We believe that all boys are more or less inclined to build air-castles. They love to go off alone where there will be no one to disturb them, and spend hour after hour picturing to themselves innumerable pleasant things that will be sure to happen if some of their pet schemes can only be carried out. Some boys keep these dreamings to themselves, while others, like Tom Newcombe, can not rest easy until they have communicated them to some of their particular friends; and when there is one such boy in a neighborhood he sometimes does a great deal of mischief. Tom, for instance, had completely upset the fisher-boy. We know what good resolutions Bob made while he was sailing home from his fishing-grounds, on the previous day, and, no doubt, he would have held to them, if he could have avoided that unfortunate interview with Tom Newcombe. But he had listened to his arguments, been carried away by his eloquence, doubted at first, then believed, and finally ended by becoming as certain of success as was Tom himself. This led him to take two steps in the wrong direction. He had gone in debt for a boat, when he knew all the time that his mother would not approve of it, and then, by leading her to believe that he wanted to pay part of the money down, he had got the five dollars to invest in the lottery. It was no wonder his conscience troubled him. It kept him in a very unpleasant frame of mind, and the arguments he made use of to pacify it ought to have made him ashamed of himself.
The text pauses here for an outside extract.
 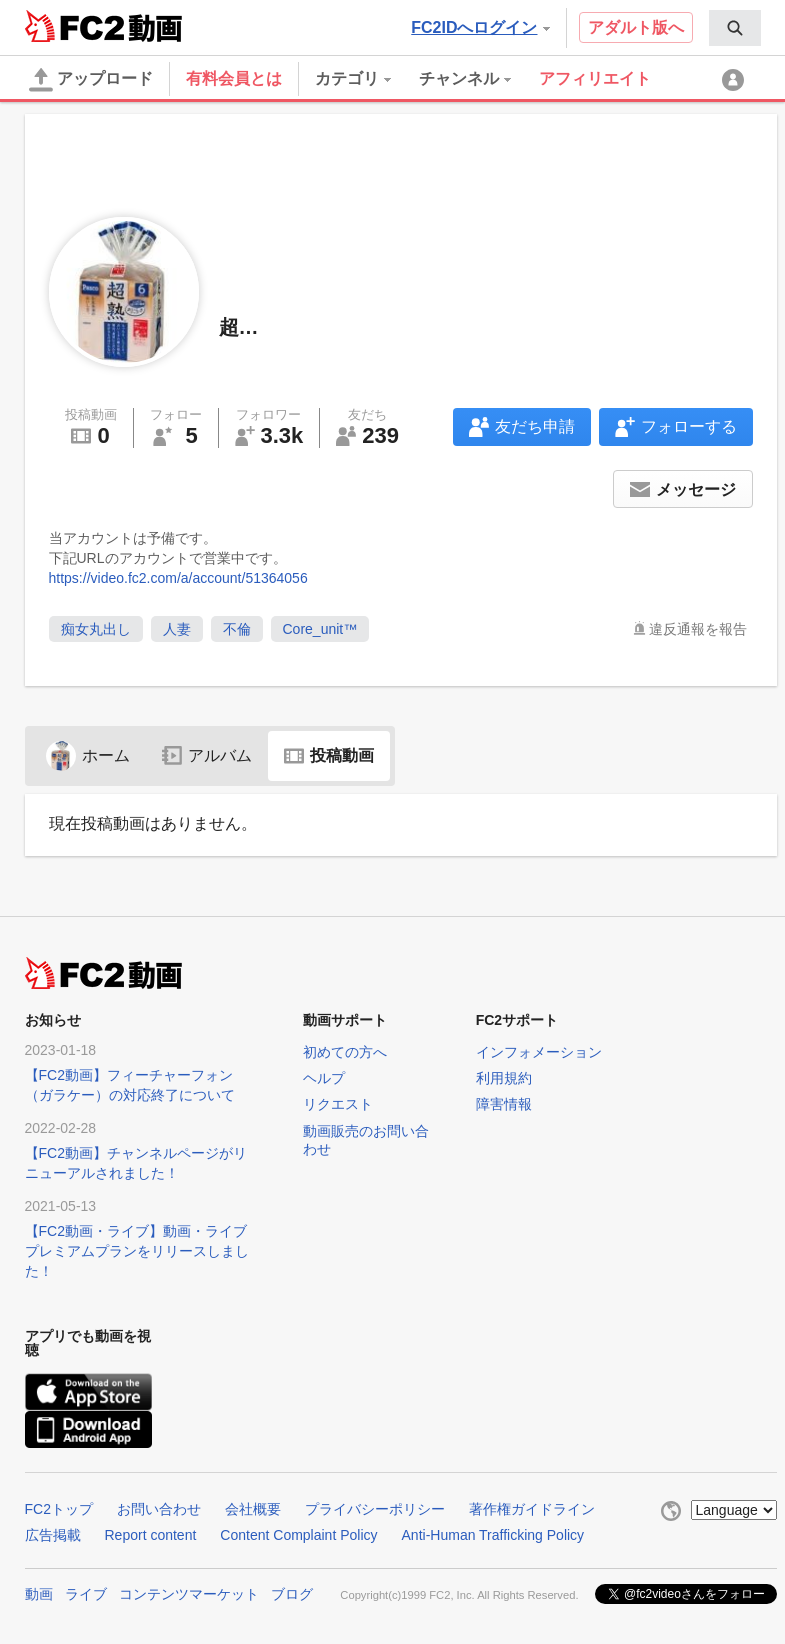 I want to click on 著作権ガイドライン, so click(x=532, y=1509).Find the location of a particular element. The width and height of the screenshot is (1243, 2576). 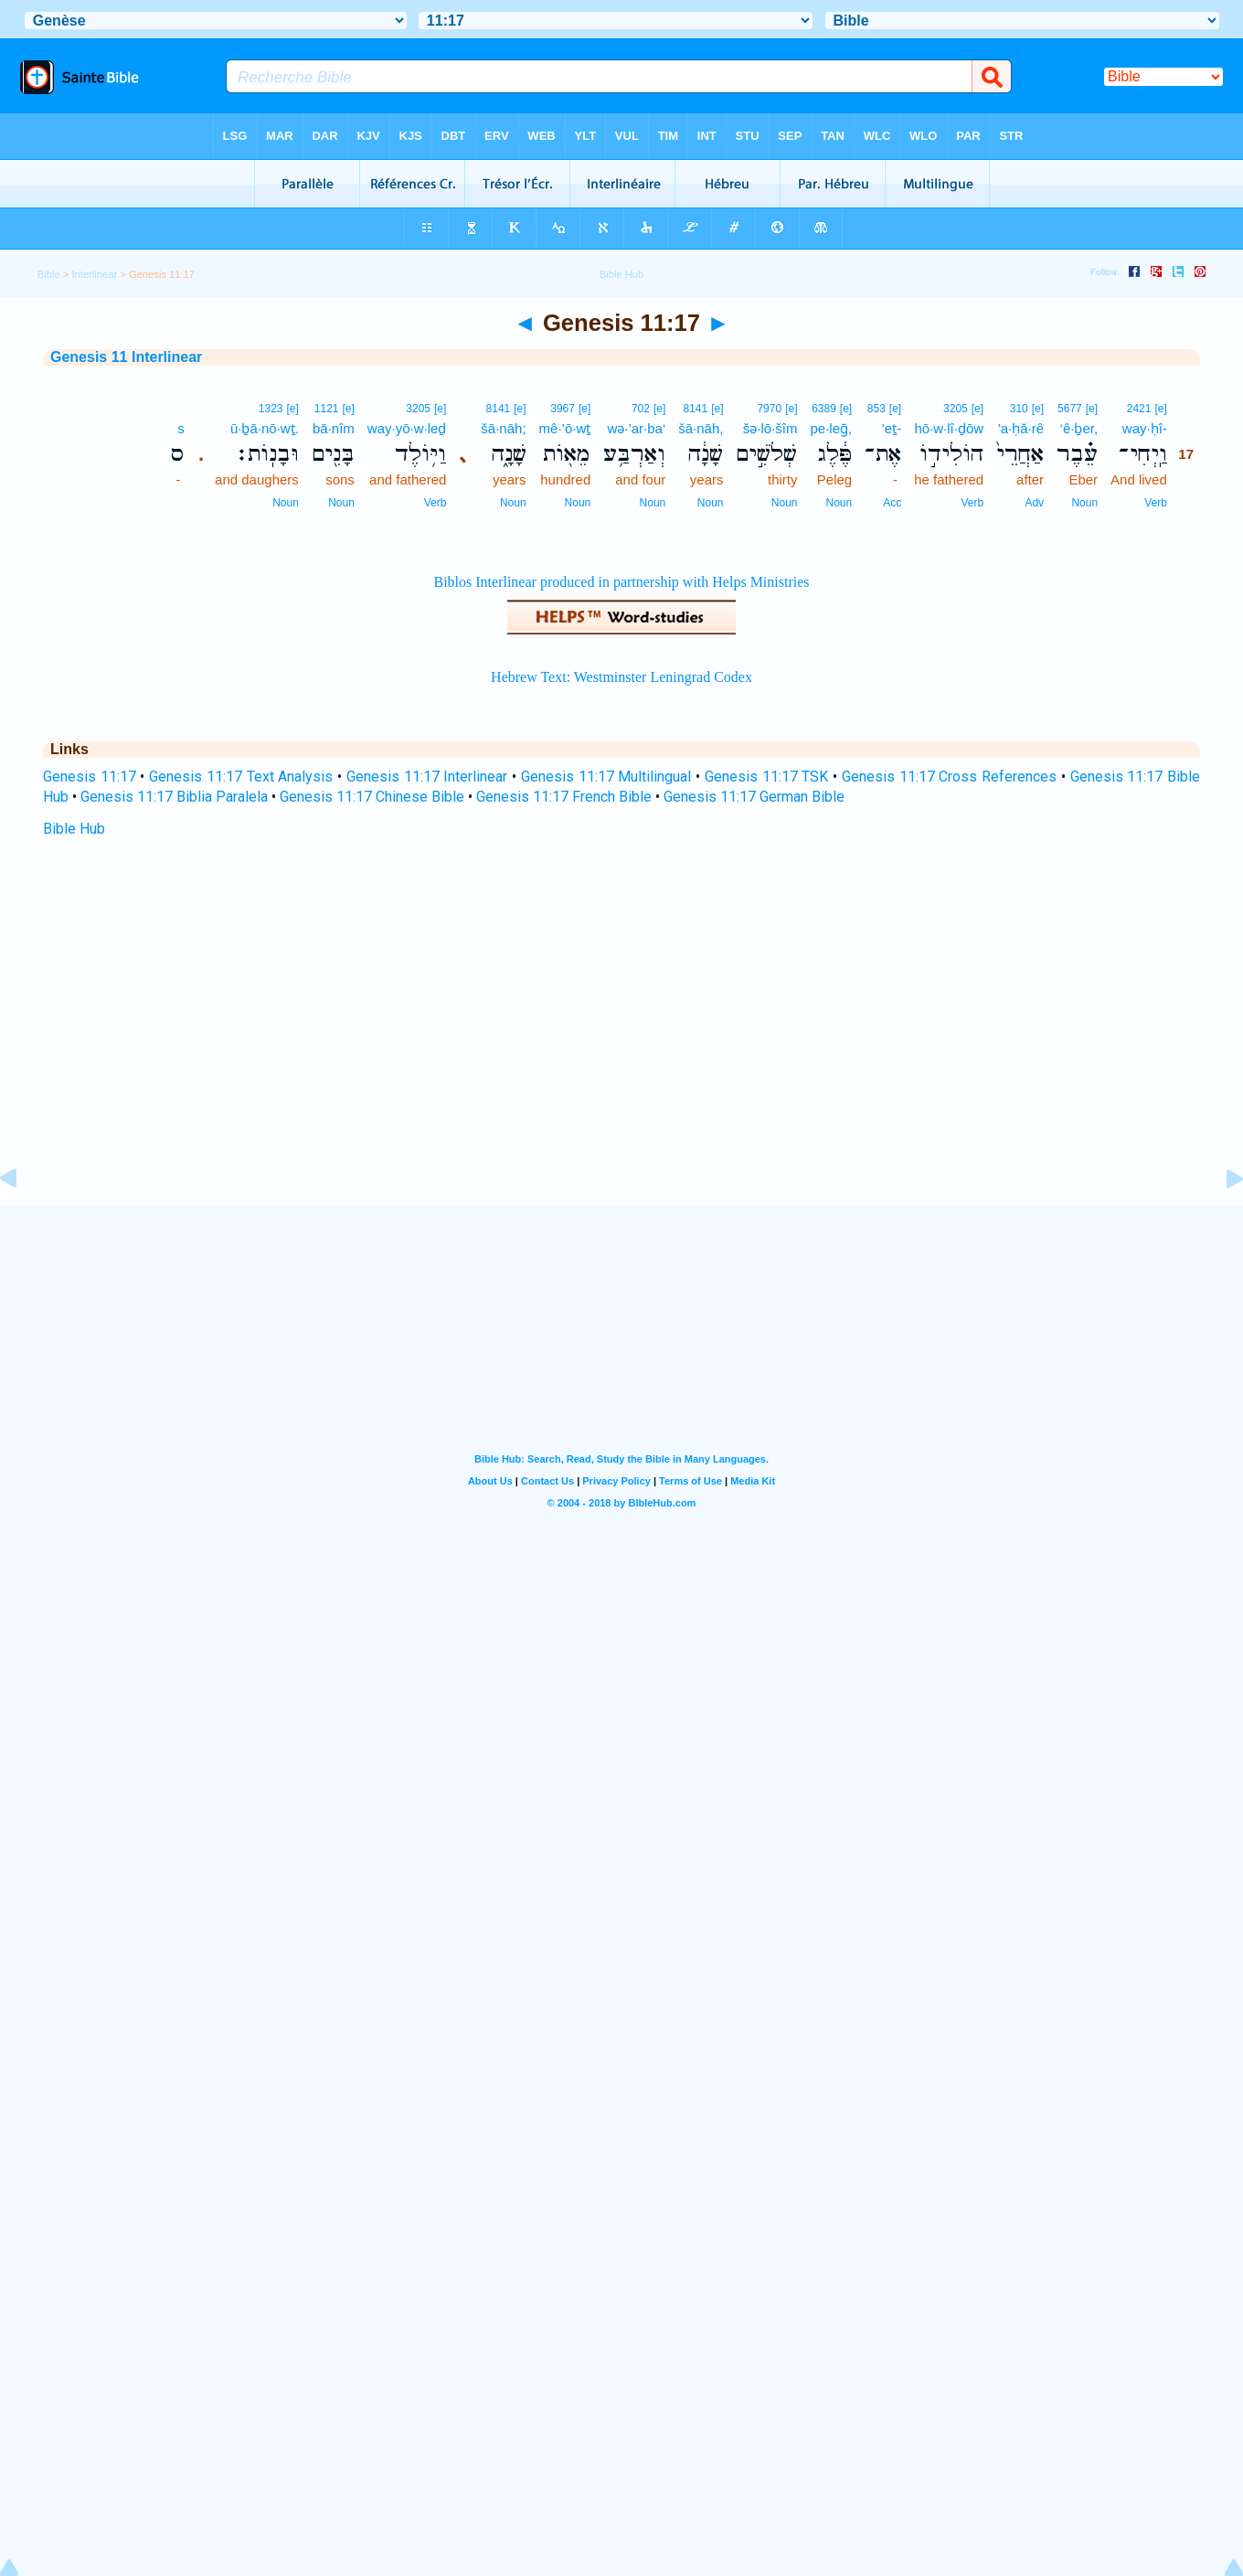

"I didn't tell mother that I was honestly and truly going to pay this money to Mr. Graves," said the fisher-boy to himself. "I only said that if I paid some on the boat now, I wouldn't have so much to pay by and by. Wasn't that the truth? Of course it was. I never told a lie in my life, and I never will. I'm in a bad fix," he added, rising to his feet, and walking up and down the wharf, "and this is the only way I can see to get out of it. I must save fifty-six dollars before I can go to sea—twenty-six to pay for my boat, and thirty to support the family while I am gone; and, at the rate I have been making money for the last year, I never will be able to lay by half that sum. I'll have to be a fisherman as long as I live, if I can't find other ways to make something. Now, here's a chance for me to get rich; and wouldn't I be foolish to throw it away? If it fails—but Tom says it can't, and I believe it—I shall be only five dollars out of pocket, and not much worse off than I am now. If it succeeds, and I get half of the five thousand dollars, what can I not do with it? I'll pay for my boat at once; then I'll buy mother a nice house; I'll get some good clothes for myself; I'll send my brothers to school—perhaps the military academy would be the best place for them—then I'll be off to sea. I'll do it; that's settled. I'll find Tom and give him this money before I am five minutes older."
Without stopping to reconsider the matter, the fisher-boy started on a keen run down the wharf, and presently found himself at the door of Mr. Newcombe's office. Tom was seated in his father's arm-chair, his feet upon the desk, a newspaper in his hand, and a pen behind his ear. He happened to be looking out the door as Bob came up, and throwing down his paper, he hurried out to meet him.
"Let's hear what you've got to say!" said he, in a whisper. "Yes or no!"